Whose smart idea was it to include making sock monsters as an option in the summer activity box, eh?
Making sock monsters, sock monkeys, sock elephants and sock bunnies is probably super-duper easy for people who are competent at sewing. My sewing qualifications are that I can take up hems with neat little hand stitches and can replace buttons neatly. All other sewing jobs I have to do I do totally cack-handedly. I can only hand sew since I don’t even know how to thread a machine and I find it endlessly frustrating and exceedingly difficult. Sewing on Scout badges makes me grit my teeth, grimace and occasionally swear. I have a box in my bedroom that the kids call the toy hospital. In it they place any cuddly toy that needs a repair. The toy hospital has been overflowing for several months. I procrastinate over any sewing job that is non-urgent because I find sewing to be so trying. I have made sock monkeys, a sock elephant and sock monsters for my kids and those really were labours of love.
Knowing how much they love their handmade sock toys, I must have thought it would be a great idea to add that as an activity for the summer. I also thought it would be to their benefit to learn a couple of basic stitches and how to sew on buttons. Life skills.
The boys were excited at the prospect of making their own toys and trying something entirely new. They ran off to gather their chosen socks and then we settled down to start sewing. Do you know how much patience I have for threading needles? Very little. Want to guess how much patience I have for threading four needles? Zero. My ten year old chose a fluffy slipper sock which provided an extra degree of challenge since the embroidery thread kept snaggling up in all the piled fluff of the sock. I think I rethreaded his needle three times just for stitching the mouth. The boys had found stitching the mouths to be frustrating but they persevered and did it. It was useful that we were making monsters since it did not matter that the lines of the mouths were asymmetrical or otherwise wonky. Monsters are perfectly imperfect, right?

They enjoyed rummaging through my collection of random buttons to pick out eyeballs for their monsters. I have my Gran’s button tin since I spent many happy hours rummaging through them and playing with them. I think it might be a universal kid thing to find boxes of buttons appealing. Sadly very few of my buttons have any personal history. A few have been snipped from old garments but most came from a car boot sale to be deployed in craft activities and educational games I used to play with my kids when they were preschoolers. Eyeballs selected, the boys then sewed them on. To begin with they found aiming for the button holes to be difficult but then they got the hang of it and I could see they were experiencing a sense of accomplishment.
Then it was time to sew the legs up, having turned the monsters’ sock skins inside out, and the boys got to practice a different type of stitching. This they found to be much more enjoyable since, being on the inside, the neatness of the stitching did not matter. We left a gap between the legs – which my boys predictably called a “bum hole” – so we then turned the monsters right way around again. Then it was time for stuffing and they decided for themselves how plump or squashy they wanted their monsters to be. Then all that was left to do was sew up the “bum holes” and the monsters were complete.

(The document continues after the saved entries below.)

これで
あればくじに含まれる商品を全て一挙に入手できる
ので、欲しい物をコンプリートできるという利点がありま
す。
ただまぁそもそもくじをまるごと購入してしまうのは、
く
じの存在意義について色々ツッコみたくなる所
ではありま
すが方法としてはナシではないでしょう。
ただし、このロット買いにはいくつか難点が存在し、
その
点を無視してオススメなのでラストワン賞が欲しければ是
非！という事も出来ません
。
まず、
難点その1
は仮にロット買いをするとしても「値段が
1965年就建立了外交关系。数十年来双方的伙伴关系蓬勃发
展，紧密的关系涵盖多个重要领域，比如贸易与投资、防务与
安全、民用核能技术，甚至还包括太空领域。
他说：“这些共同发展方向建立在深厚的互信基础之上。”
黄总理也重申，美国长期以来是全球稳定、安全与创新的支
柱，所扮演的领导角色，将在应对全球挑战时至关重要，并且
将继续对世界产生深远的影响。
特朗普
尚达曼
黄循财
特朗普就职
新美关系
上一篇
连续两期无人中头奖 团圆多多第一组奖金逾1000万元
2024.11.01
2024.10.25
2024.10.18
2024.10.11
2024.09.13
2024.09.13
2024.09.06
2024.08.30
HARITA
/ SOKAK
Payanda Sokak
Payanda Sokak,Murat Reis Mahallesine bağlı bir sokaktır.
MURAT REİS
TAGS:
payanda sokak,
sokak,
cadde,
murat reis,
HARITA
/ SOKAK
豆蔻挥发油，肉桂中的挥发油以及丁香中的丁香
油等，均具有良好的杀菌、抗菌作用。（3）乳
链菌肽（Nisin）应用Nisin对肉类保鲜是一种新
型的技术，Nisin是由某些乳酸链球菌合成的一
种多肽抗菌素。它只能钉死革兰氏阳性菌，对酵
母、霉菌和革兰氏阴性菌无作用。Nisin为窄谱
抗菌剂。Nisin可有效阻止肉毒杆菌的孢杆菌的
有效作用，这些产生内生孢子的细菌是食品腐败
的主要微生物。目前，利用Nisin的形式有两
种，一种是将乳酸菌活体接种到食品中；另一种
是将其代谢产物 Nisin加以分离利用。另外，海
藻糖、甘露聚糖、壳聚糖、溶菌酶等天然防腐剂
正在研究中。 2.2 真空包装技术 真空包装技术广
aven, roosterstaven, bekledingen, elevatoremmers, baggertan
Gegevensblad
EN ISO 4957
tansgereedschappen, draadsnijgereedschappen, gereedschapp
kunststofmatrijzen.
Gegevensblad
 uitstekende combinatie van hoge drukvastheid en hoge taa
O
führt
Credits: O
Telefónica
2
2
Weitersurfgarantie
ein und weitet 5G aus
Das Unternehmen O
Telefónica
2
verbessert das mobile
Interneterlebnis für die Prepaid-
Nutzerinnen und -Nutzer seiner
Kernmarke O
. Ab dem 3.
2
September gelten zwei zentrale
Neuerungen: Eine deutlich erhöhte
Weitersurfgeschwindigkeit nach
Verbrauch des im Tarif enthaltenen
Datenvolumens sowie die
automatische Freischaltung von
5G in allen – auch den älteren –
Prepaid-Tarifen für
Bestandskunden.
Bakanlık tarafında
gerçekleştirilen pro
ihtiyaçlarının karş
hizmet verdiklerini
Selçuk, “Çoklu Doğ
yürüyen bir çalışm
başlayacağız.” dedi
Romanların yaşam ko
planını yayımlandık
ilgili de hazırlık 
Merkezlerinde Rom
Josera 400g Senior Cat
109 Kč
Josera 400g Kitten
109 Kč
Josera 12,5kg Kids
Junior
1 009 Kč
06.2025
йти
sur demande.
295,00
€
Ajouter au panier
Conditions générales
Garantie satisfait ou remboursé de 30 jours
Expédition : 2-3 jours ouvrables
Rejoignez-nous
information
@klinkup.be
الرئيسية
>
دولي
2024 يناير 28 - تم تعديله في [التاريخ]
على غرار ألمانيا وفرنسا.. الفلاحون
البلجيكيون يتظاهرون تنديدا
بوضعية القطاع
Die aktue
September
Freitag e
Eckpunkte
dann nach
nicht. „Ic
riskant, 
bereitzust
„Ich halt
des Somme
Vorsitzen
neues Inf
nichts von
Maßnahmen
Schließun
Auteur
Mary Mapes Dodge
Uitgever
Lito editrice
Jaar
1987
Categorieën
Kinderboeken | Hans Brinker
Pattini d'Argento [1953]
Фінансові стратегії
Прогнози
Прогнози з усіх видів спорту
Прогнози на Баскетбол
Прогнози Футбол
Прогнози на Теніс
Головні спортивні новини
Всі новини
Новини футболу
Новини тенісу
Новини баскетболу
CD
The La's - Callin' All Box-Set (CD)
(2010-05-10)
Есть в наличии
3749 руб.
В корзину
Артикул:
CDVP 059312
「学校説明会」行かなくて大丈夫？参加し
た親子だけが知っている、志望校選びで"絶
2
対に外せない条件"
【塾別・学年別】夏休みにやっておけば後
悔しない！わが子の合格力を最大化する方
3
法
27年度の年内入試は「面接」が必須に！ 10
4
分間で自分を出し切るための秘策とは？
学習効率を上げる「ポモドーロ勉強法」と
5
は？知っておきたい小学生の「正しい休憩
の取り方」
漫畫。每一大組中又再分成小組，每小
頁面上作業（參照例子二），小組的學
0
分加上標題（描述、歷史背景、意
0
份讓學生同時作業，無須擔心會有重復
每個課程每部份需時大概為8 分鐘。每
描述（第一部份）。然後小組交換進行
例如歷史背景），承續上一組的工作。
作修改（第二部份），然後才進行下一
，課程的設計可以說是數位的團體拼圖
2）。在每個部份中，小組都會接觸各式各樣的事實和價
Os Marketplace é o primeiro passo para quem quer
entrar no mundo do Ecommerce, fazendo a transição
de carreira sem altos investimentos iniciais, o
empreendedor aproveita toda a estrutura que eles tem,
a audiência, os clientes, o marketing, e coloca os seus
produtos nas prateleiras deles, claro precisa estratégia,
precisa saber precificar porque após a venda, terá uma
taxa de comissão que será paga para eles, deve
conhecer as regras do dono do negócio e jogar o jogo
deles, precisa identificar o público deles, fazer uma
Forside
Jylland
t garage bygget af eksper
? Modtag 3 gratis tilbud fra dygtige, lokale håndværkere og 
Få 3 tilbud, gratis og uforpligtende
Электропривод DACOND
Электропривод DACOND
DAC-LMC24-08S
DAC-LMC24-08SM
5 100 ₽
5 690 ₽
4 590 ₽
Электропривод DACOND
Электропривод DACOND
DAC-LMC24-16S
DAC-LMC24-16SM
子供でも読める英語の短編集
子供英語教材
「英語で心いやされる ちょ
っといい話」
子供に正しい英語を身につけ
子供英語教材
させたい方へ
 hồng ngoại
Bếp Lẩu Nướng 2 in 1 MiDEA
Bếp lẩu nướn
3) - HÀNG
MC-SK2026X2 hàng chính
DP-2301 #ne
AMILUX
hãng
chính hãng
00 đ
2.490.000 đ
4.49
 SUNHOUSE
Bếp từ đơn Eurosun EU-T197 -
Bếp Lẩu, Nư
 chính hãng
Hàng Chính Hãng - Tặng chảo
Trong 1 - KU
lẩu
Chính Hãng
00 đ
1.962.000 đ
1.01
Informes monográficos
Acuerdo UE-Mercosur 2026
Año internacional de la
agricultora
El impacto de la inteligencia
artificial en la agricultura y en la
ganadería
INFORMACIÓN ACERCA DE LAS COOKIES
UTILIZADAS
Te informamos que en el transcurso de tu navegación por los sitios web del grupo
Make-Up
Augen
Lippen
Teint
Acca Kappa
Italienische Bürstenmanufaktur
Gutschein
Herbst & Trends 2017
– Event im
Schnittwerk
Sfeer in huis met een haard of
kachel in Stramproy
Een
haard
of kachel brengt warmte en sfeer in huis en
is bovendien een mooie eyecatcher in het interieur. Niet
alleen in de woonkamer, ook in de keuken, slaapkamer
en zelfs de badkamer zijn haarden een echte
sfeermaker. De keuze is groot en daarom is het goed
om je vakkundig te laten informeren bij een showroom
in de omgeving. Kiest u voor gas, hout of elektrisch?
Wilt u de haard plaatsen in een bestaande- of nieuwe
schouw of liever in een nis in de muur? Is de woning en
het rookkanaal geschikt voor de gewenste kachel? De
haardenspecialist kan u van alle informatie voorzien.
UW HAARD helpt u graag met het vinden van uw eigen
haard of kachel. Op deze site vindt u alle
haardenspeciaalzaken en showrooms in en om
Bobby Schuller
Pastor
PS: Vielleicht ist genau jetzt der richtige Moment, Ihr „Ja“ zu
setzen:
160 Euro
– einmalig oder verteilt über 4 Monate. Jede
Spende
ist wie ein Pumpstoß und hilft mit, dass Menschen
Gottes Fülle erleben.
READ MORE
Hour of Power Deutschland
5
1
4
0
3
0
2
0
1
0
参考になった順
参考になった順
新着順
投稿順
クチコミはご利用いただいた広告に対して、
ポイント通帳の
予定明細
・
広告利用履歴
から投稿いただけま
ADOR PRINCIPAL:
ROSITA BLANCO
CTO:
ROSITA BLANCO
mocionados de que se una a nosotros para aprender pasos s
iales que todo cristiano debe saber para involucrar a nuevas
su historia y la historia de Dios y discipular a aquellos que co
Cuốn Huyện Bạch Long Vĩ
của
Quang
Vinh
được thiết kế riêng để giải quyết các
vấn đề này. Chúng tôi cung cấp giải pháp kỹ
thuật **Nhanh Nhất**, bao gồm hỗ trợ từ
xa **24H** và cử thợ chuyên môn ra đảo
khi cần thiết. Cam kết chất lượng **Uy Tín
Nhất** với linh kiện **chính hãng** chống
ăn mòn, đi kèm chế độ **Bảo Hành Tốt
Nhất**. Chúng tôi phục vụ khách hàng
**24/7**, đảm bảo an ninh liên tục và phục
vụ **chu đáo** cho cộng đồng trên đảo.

I thought the whole activity had been a bit of an ordeal. I had been constantly rethreading needles. My oldest son had complained about me licking the thread to assist it in going through the eye of the needle so I had to contend with his germ phobia. Then there were all the snaggled stitches, the breaking threads, and the pricked fingers to deal with. They also started whining about how long this particular activity was taking. Oh well, I thought, they can’t all be winners. But, wouldn’t you know it, one of my kids had covertly been enjoying the activity all along, despite his outward protestations. The next day, he asked me if he could use another sock and make another monster. I was busy at the time but told him sure he could so long as he was prepared to do all of the sewing, though I would thread the needle for him. And so my 9 year old sat and sewed himself a sock monster with barely any guidance or assistance from me. So skills had been learned after all. The sewing ordeal had all been worth it.